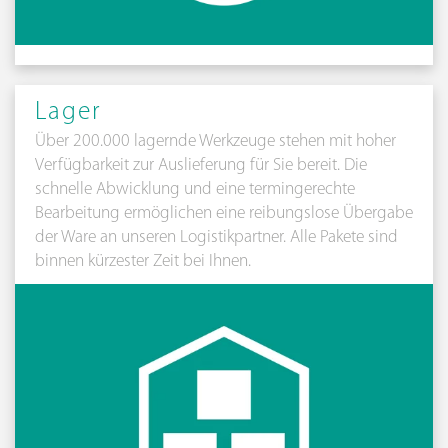
Lager
Über 200.000 lagernde Werkzeuge stehen mit hoher
Verfügbarkeit zur Auslieferung für Sie bereit. Die
schnelle Abwicklung und eine termingerechte
Bearbeitung ermöglichen eine reibungslose Übergabe
der Ware an unseren Logistikpartner. Alle Pakete sind
binnen kürzester Zeit bei Ihnen.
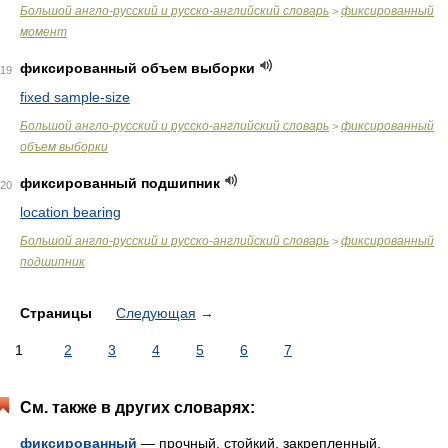
Большой англо-русский и русско-английский словарь
фиксированный
>
момент
фиксированный объем выборки
19
fixed sample-size
Большой англо-русский и русско-английский словарь
фиксированный
>
объем выборки
фиксированный подшипник
20
location bearing
Большой англо-русский и русско-английский словарь
фиксированный
>
подшипник
Страницы
Следующая
→
1
2
3
4
5
6
7
См. также в других словарях:
фиксированный
— прочный, стойкий, закрепленный,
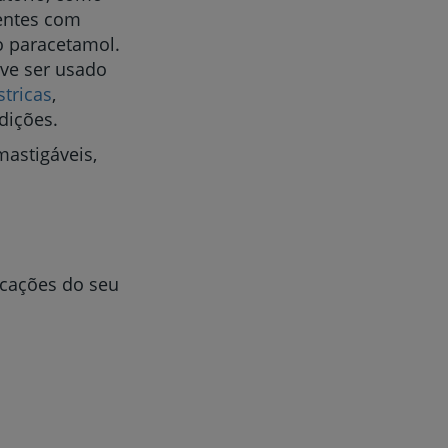
dentes com
o paracetamol.
eve ser usado
stricas
,
dições.
astigáveis,
icações do seu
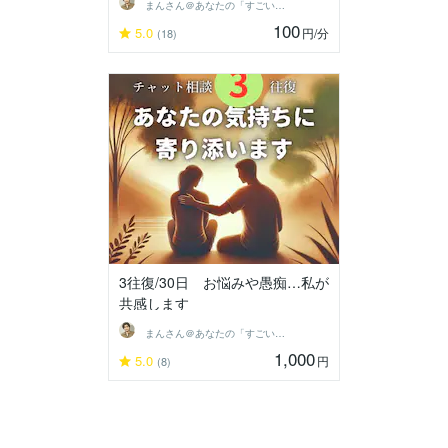
まんさん＠あなたの「すごい」がわかる人
100
5.0
円
/分
(18)
3往復/30日 お悩みや愚痴…私が
共感します
まんさん＠あなたの「すごい」がわかる人
1,000
5.0
円
(8)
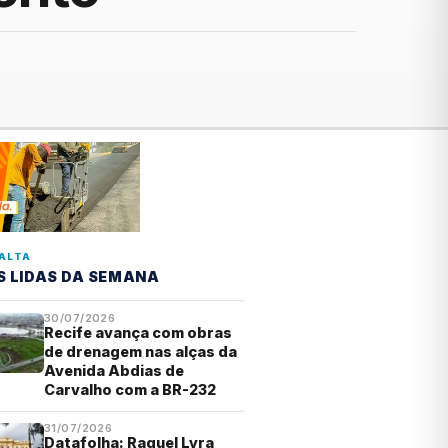
ALTA
S LIDAS DA SEMANA
30/07/2026
Recife avança com obras
de drenagem nas alças da
Avenida Abdias de
Carvalho com a BR-232
31/07/2026
Datafolha: Raquel Lyra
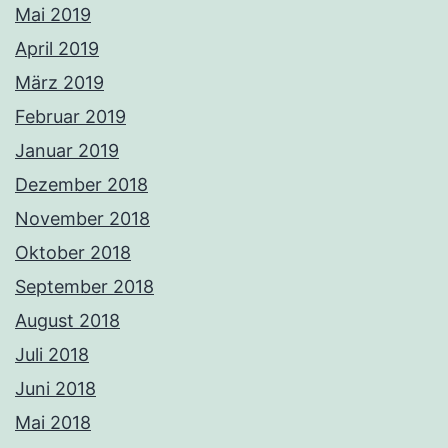
Mai 2019
April 2019
März 2019
Februar 2019
Januar 2019
Dezember 2018
November 2018
Oktober 2018
September 2018
August 2018
Juli 2018
Juni 2018
Mai 2018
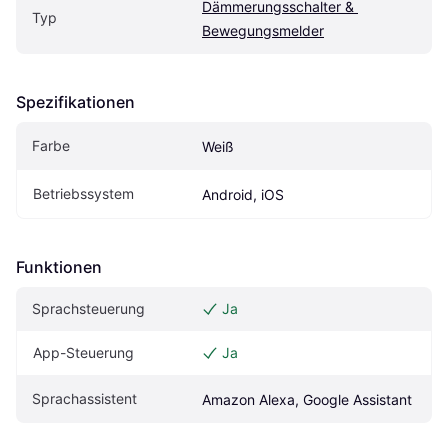
Dämmerungsschalter & 
Typ
Bewegungsmelder
Spezifikationen
Farbe
Weiß
Betriebssystem
Android, iOS
Funktionen
Sprachsteuerung
Ja
App-Steuerung
Ja
Sprachassistent
Amazon Alexa, Google Assistant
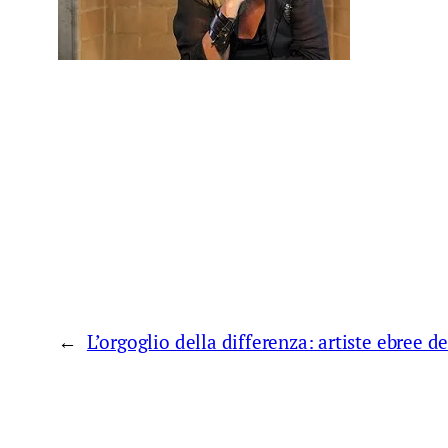
←
L’orgoglio della differenza: artiste ebree 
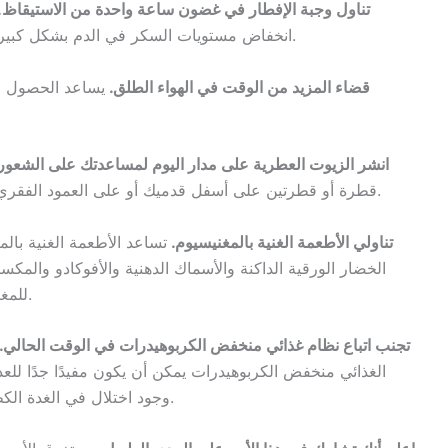
5. تناول وجبة الإفطار في غضون ساعة واحدة من الاستيقاظ.
انخفاض مستويات السكر في الدم بشكل كبير وقد تبدأ الغدد الكظرية في إنتاج الكورتيزول الزائد.
6. قضاء المزيد من الوقت في الهواء الطلق.
يساعد الحصول عل
7. انشر الزيوت العطرية على مدار اليوم لمساعدتك على الشعور
قطرة أو قطرتين على أسفل قدميك أو على العمود الفقري مرتين يوميًا للمساعدة في خفض مستويات التوتر.
8. تناولي الأطعمة الغنية بالمغنيسيوم.
تساعد الأطعمة الغنية بال
الخضار الورقية الداكنة والأسماك الدهنية والأفوكادو والمكس
للمغنيسيوم لتضمينها في نظامك الغذائي طوال الأسبوع.
9. تجنب اتباع نظام غذائي منخفض الكربوهيدرات في الوقت الحالي.
الغذائي منخفض الكربوهيدرات يمكن أن يكون مفيدًا جدًا للعد
وجود اختلال في الغدة الكظرية لأنه يمكن أن يخلق ضغطًا إضافيًا على الجسم.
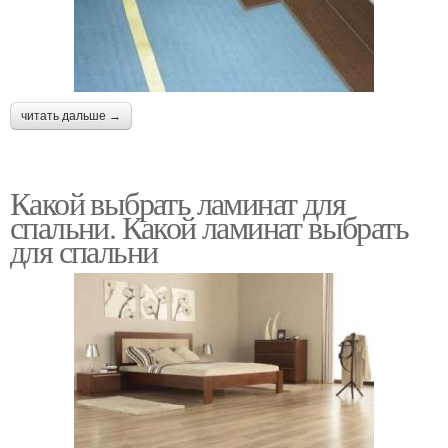
читать дальше →
Какой выбрать ламинат для
спальни. Какой ламинат выбрать
для спальни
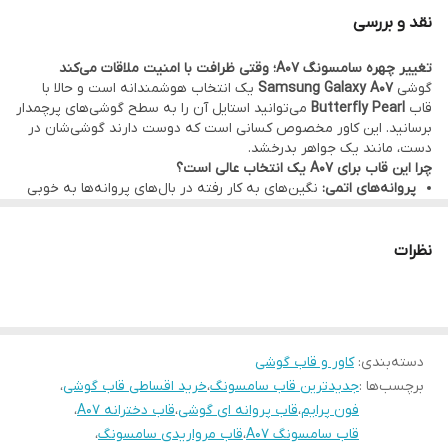
نقد و بررسی
تغییر چهره سامسونگ A07؛ وقتی ظرافت با امنیت ملاقات می‌کند
گوشی
Samsung Galaxy A07
یک انتخاب هوشمندانه است و حالا با
قاب
Butterfly Pearl
می‌توانید استایل آن را به سطح گوشی‌های پرچمدار
برسانید. این کاور مخصوص کسانی است که دوست دارند گوشی‌شان در
دست، مانند یک جواهر بدرخشد.
چرا این قاب برای A07 یک انتخاب عالی است؟
پروانه‌های اتمی:
نگین‌های به کار رفته در بال‌های پروانه‌ها به خوبی
با مرواریدهای روی قاب ست شده‌اند تا حسی از طبیعت و لطافت را
تداعی کنند.
اکلیل‌های کهکشانی:
بدنه شفاف قاب حاوی ذرات براق و ستاره‌های
نظرات
ریزی است که در نور روز، جلوه‌ای خیره‌کننده به رنگ بدنه گوشی
سامسونگ شما می‌دهند.
فریم ضربه‌گیر پاستلی:
لبه‌های قاب با رنگ‌های ملایم (پاستلی)
پوشانده شده که علاوه بر زیبایی، از لبه‌های حساس گوشی A07 در
برابر سقوط و ضربه محافظت می‌کند.
دسته‌بندی
:
کاور و قاب گوشی
دسترسی دقیق و محافظت کامل:
برش‌های جای شارژ و دکمه‌ها در این
برچسب‌ها :
جدیدترین قاب سامسونگ
،
خرید اقساطی قاب گوشی
،
مدل با دقت میلی‌متری انجام شده تا هیچ اختلالی در کارکرد گوشی ایجاد
نشود. همچنین
محافظ لنز نگین‌دار
آن، خیالتان را از بابت امنیت شیشه
فون پرایم
،
قاب پروانه ای گوشی
،
قاب دخترانه A07
،
دوربین راحت می‌کند.
قاب سامسونگ A07
،
قاب مرواریدی سامسونگ
،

# # # # #

* _Description of the task_
If a line contains the string "مستويات", include it in the tally; report the final tally for the whole listing and nothing else.

* _Response area_
2